Not only can you connect with clean techies or environmental jobs or public policy, but you could Link to 9,885 water professionals. Or, 9,000 smart grid professionals.
In a recent Bloomberg report, Linda J. Fisher was profiled as the chief environmental strategist at DuPont. She joined the company in 2004, and advised the company’s former CEO and now Chairman of Bank of America, Chad Holliday, to “…get ahead of the curve rather than making the regulator make you do it.” One example is the decision made by DuPont and other chemical companies to cut the use of harmful chemicals used to manufacture Teflon coatings.
FedEx has placed hundreds of vehicles in service that are electric or hybrid to reduce fuel consumption, improve efficiency, and reduce carbon emissions. The company is using biodiesel trucks in the nations’ capital.
The Pew Charitable Trust recently released a report: Global Clean Power, A $2.3 Trillion Opportunity.
In conjunction with data provided by Bloomberg’s New Energy Finance, the title of the report summarizes the findings very well. The findings include:
• The opportunity to attract more capital in renewables by adopting strong energy policies,
• China and India are the global leaders in clean energy investing,
• The U.S. “would benefit from strong clean energy policies” while the “European marketplace will mature in the next decade”
And, yes, “Clean energy policies reduce greenhouse gas emissions.”
Look at the country appendix in the report:
• China: “China leads the world in clean energy finance and will continue to do so for the foreseeable future.”
• United States: “Because its economy leads the world, the United States is a clean energy leader, but unless it adopts additional policies, it will continue to fall short of its potential.
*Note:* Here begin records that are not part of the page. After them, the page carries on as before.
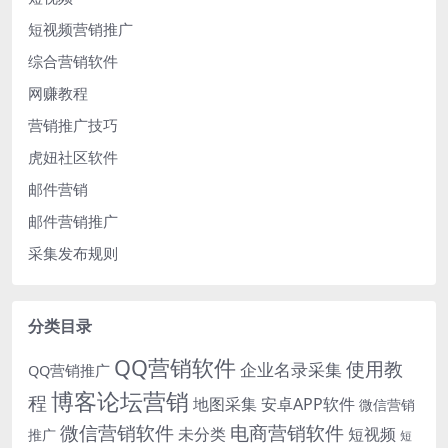
短视频营销推广
综合营销软件
网赚教程
营销推广技巧
虎妞社区软件
邮件营销
邮件营销推广
采集发布规则
分类目录
QQ营销软件
使用教
企业名录采集
QQ营销推广
博客论坛营销
程
地图采集
安卓APP软件
微信营销
微信营销软件
电商营销软件
未分类
短视频
推广
短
Under current policies, U.S. clean power investments increase to $27 Billion, about $23 Billion less than the world leader, China.”
Economic data released this morning showed the U.S. trade gap narrowed in April to the lowest level since the end of 2010, and the U.S. imported only 8.41 million barrels per day – the lowest since October 2010. Now that’s real progress!! 8.41 million barrels times 30 days times $111 average price of WTI in April is an egregious $28 Billion. One month. $28 Billion. Don’t even bother multiplying it times 12 months. It’s worse.
Somehow, we need to get the Pew report on LinkedIn sent to, and read by, our elected officials. (Please no Twitter, just LinkedIn).
While Congress worries about ‘Too Big to Fail’ for banks, $28 Billion per month is Too Big to Fail. Period.
$28 Billion per month could do a lot for renewables, couldn’t it? Ask Linda Fisher. DuPont was started in 1802 as a gunpowder mill. Or, ask Fred Smith of FedEx. He started the company and created a new industry less than 40 years ago.
$28 Billion could buy a lot of solar panels, wind turbines, insulation, or fix a lot of leaking water pipes.
New companies and old companies seem to understand the benefits. Why doesn’t Capitol Hill?